Why Run Interference?

The simple answer, of course, is “a better bid”. If either Aurora or a competitor made an offer that contained cash or amounted to a significant position in a company that was a bit more mature than Aurora, it might be better received by the board. When the dust settles on Aurora’s bid (if accepted as is), we’ll be looking at an Aurora with over 800,000 shares outstanding, an under-construction greenhouse that’s among the biggest in the country, and a negative eps. They’d have the largest market cap in the sector, while still being second in production by a 60% margin. Are growth companies really supposed to be that big?

Cannimed’s management don’t think so. They’ve built an operating cultivation company with a future, thank you very much, and as far as they’re concerned, a bunch of Alberta paper flingers are trying to buy it with a stamp collection. To run interference on this (paper) bid that has become an existential threat to them, Cannimed has hired famed Toronto takeover shop Kingsgate Advisors, who most definitely mean business. The pill will buy them time to solicit other offers, and to convince the public that there is a better way.

So far, the Cannimed counteroffensive has centred around a bid of their own for Newstrike, a recently listed issue whose claim to fame appears to be the fact that they’re backed by the Tragically Hip. We haven’t been shy about our opinion that Aurora’s market cap is getting a lot of help from hype, and the whole market has to some extent. Newstrike is no exception.

Newstrike has multiple properties and some ambitious construction plans, but no actual production yet. Cannimed no doubt wants it, and could well find utility in directing the build out of their licensed properties, but one wonders if it would matter to Cannimed as a takeout target in the present if it wasn’t for the Aurora bid.

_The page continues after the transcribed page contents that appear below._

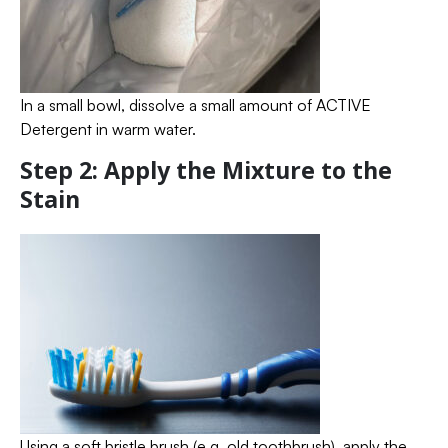
In a small bowl, dissolve a small amount of ACTIVE
Detergent in warm water.
Step 2: Apply the Mixture to the
Stain
Using a soft bristle brush (e.g. old toothbrush), apply the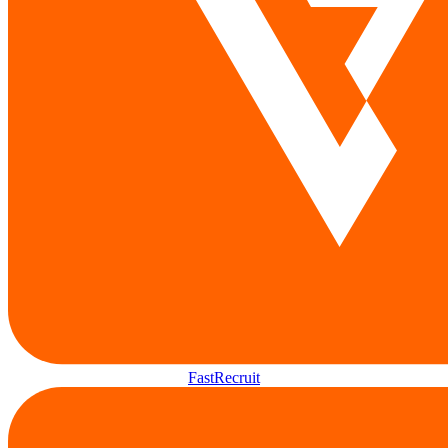
FastRecruit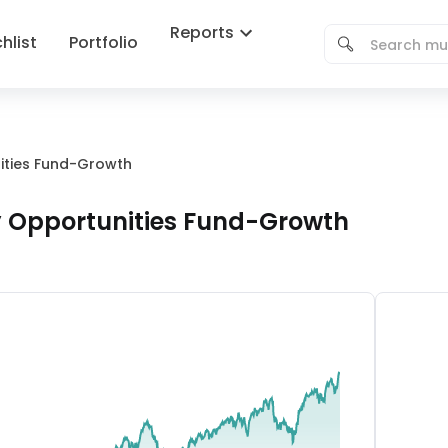
Reports
hlist
Portfolio
nities Fund-Growth
y Opportunities Fund-Growth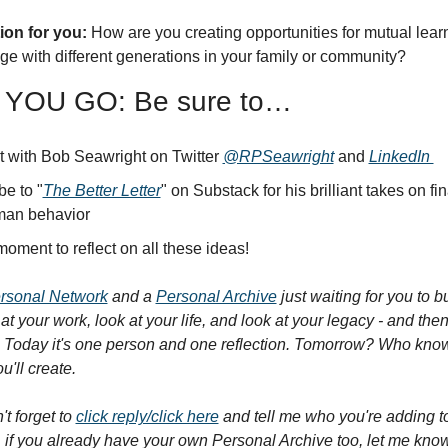
on for you:
 How are you creating opportunities for mutual lear
ge with different generations in your family or community?
YOU GO: Be sure to…
 with Bob Seawright on Twitter 
@RPSeawright
 and 
LinkedIn 
be to "
The Better Letter
" on Substack for his brilliant takes on fin
man behavior
oment to reflect on all these ideas!
rsonal Network
 and a 
Personal Archive
 just waiting for you to b
at your work, look at your life, and look at your legacy - and then, 
 Today it's one person and one reflection. Tomorrow? Who know
'll create.
t forget to 
click reply/click here
 and tell me who you're adding t
 if you already have your own Personal Archive too, let me know,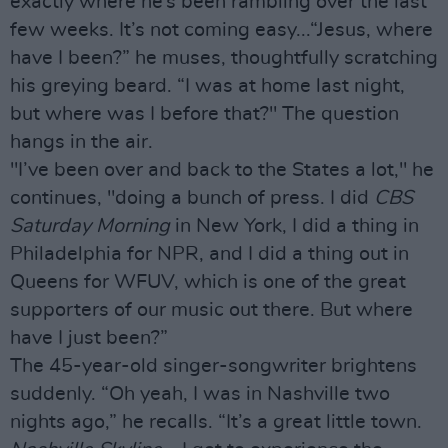
exactly where he’s been rambling over the last
few weeks. It’s not coming easy...“Jesus, where
have I been?” he muses, thoughtfully scratching
his greying beard. “I was at home last night,
but where was I before that?" The question
hangs in the air.
"I’ve been over and back to the States a lot," he
continues, "doing a bunch of press. I did
CBS
Saturday Morning
in New York, I did a thing in
Philadelphia for NPR, and I did a thing out in
Queens for WFUV, which is one of the great
supporters of our music out there. But where
have I just been?”
The 45-year-old singer-songwriter brightens
suddenly. “Oh yeah, I was in Nashville two
nights ago,” he recalls. “It’s a great little town.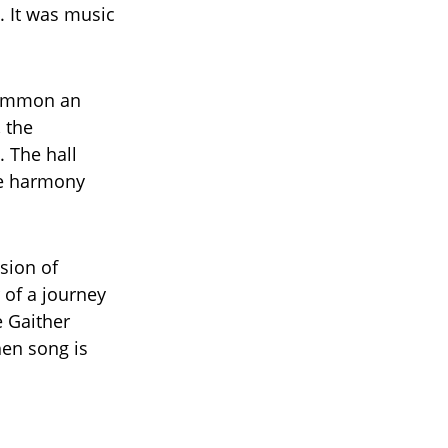
. It was music
summon an
 the
. The hall
ue harmony
sion of
r of a journey
e Gaither
en song is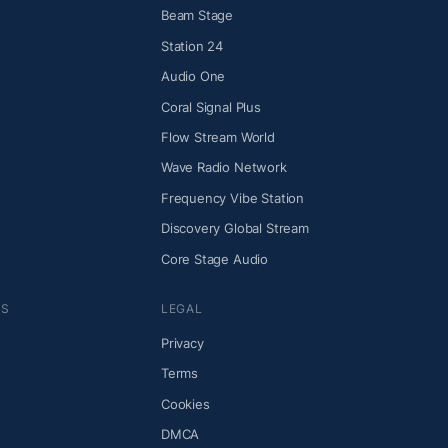
Beam Stage
Station 24
Audio One
Coral Signal Plus
Flow Stream World
Wave Radio Network
Frequency Vibe Station
Discovery Global Stream
Core Stage Audio
NS
LEGAL
Privacy
Terms
Cookies
DMCA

Is it a Cloak and Dagger Move?

I, too, read too many spy novels.

Let’s say that Aurora’s business looks just fine to Cannimed’s board (if overvalued). Let’s say that they figure that the only problem with the proposed “CannAurora” would be the people running it. They like their jobs and aren’t inclined to go through the build game again… they were looking forward to being titans of industry. The move here would be to convince an investor or a group of them to pick up an amount of Cannimed + Aurora stock that would amount to a control position in the post-merger company. The bid, as envisioned, would see Aurora printing 100% of their outstanding shares to buy Cannimed, and they may well be prepared to print more. If a patient group of buyers used the poison pill delay to gather a stock position, they could just let the merger happen, and show up at the next AGM with enough votes to change the board.

Kingsgate, if you’re reading, I’m available for a consult.